Comments on Homework: Section 4.3

Problem 1

Question

I am having problems with solving backwards in section 4.3 in getting the maximal flow. For Question #1 I have the algorithm as a a-b-e-z how do you get 13 (which is the answer in the book)?

Answer

When doing the augmenting flow algorithm, I too get a-b-e-z. This means I have an a-z chain of slack edges, and I augment the old flow by 1 (this is the number associated with this chain in my algorithm).

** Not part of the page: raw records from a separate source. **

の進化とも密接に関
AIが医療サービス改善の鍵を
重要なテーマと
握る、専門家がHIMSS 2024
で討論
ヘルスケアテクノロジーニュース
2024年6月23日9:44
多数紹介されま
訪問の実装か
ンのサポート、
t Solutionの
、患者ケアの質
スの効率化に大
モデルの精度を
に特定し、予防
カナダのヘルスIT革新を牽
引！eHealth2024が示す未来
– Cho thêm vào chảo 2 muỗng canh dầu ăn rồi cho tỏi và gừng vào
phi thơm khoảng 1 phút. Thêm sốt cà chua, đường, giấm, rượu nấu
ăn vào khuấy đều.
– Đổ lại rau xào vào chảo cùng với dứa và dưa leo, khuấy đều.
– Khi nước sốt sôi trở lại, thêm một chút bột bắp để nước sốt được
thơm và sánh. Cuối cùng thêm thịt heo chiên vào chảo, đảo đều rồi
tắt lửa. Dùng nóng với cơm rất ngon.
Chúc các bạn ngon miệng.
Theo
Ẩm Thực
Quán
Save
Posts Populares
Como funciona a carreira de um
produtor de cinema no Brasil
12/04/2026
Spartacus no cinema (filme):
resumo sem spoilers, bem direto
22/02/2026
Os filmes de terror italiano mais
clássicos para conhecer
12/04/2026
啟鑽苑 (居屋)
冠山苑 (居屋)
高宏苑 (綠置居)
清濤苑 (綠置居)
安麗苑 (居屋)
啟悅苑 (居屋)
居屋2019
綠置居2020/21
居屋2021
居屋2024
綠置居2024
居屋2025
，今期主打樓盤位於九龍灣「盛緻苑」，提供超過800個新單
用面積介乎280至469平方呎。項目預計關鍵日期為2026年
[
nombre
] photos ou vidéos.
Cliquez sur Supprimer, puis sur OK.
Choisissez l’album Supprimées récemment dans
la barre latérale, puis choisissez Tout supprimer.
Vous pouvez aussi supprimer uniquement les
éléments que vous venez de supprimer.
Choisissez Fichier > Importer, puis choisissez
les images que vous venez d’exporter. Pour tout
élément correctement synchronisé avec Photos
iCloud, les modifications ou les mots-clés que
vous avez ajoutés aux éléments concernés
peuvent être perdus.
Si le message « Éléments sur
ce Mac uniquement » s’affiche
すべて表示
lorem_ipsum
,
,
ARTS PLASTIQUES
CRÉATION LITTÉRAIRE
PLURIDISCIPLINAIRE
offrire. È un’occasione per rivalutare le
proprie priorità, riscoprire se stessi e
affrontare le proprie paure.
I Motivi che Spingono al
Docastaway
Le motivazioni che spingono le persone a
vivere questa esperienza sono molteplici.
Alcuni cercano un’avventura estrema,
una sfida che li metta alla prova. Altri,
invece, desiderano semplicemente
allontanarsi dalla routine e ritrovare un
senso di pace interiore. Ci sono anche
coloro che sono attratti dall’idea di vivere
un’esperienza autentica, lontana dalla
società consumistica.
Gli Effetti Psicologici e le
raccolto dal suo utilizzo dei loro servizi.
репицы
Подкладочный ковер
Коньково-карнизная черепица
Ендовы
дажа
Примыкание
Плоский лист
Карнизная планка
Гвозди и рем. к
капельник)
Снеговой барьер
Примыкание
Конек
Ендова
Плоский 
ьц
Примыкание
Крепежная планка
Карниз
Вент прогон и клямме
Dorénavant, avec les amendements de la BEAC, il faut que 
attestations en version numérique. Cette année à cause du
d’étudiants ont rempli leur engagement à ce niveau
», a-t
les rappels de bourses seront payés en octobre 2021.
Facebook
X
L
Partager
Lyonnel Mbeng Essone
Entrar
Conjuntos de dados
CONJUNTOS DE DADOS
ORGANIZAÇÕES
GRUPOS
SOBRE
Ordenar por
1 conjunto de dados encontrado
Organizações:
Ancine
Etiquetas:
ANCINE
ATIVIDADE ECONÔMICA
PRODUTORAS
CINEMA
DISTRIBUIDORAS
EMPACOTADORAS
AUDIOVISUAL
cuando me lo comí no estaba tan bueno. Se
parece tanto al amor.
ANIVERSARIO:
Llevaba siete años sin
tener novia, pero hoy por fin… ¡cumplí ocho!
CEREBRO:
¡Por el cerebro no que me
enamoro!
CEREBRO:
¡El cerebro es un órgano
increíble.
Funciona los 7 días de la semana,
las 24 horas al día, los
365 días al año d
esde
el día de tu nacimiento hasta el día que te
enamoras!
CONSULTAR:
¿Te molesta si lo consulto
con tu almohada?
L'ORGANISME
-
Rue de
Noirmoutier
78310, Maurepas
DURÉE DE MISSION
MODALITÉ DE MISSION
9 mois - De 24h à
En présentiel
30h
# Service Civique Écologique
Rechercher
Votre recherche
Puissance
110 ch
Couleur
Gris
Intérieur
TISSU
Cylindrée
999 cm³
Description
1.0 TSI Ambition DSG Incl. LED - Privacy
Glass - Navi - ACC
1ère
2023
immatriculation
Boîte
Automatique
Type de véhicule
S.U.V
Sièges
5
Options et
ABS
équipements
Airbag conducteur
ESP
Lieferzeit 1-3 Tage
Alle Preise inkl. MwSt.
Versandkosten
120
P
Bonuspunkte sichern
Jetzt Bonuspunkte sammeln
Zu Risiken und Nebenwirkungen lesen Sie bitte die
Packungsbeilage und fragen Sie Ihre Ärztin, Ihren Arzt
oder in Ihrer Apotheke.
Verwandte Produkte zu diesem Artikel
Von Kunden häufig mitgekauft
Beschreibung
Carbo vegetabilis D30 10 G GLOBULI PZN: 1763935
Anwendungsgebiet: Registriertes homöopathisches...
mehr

How do I know that this new flow is maximal? I don't, so I erase all my old labels and do the augmenting flow algorithm again on the new flow. What happens? I stop labeling after I've labeled vertices a, b, and c. According to the algorithm, this means that P = {a,b,c} gives a saturated a-z cut, and therefore this (new) flow is maximal.

Problem 5

Question

I have done and redone part (a) three or four times to try and get the same answer as in the back of the text, but I still get that the max flow is 11, and P = {a, b, c, f, g, h, k, l, m} (whereas the back of the text says that the max flow is 13, and P = {a, b, c}). However, the text's answer for 5(a) is also the same answer it gives for Ex. 1, so I'm not sure if this is a typo that hasn't been caught yet (it isn't listed among the corrections to the text linked to from your web page). I don't see why the answer I get should be wrong, because with max flow = 11 and P = {a, b, c, f, g, h, k, l, m}, the conditions for Corollary 2a (page 140) are satisfied, so this should be a max flow and a minimal cut. Is this correct?

Answer

I've looked into this a little, and think you're right: the maximal flow has value 11.

Question

Regarding the modification to the augmenting flow algorithm for part (c), could you suggest how we are supposed to modify the algorithm to achieve a minimal flow?

Answer

That's a good question. Perhaps you could allow negative capacities and flows? Then negate all values: your lower bound for each edge becomes a (negative) upper bound (capacity), and you are looking for the largest (negative) flow. When you find this maximal flow, its negative is a minimal flow.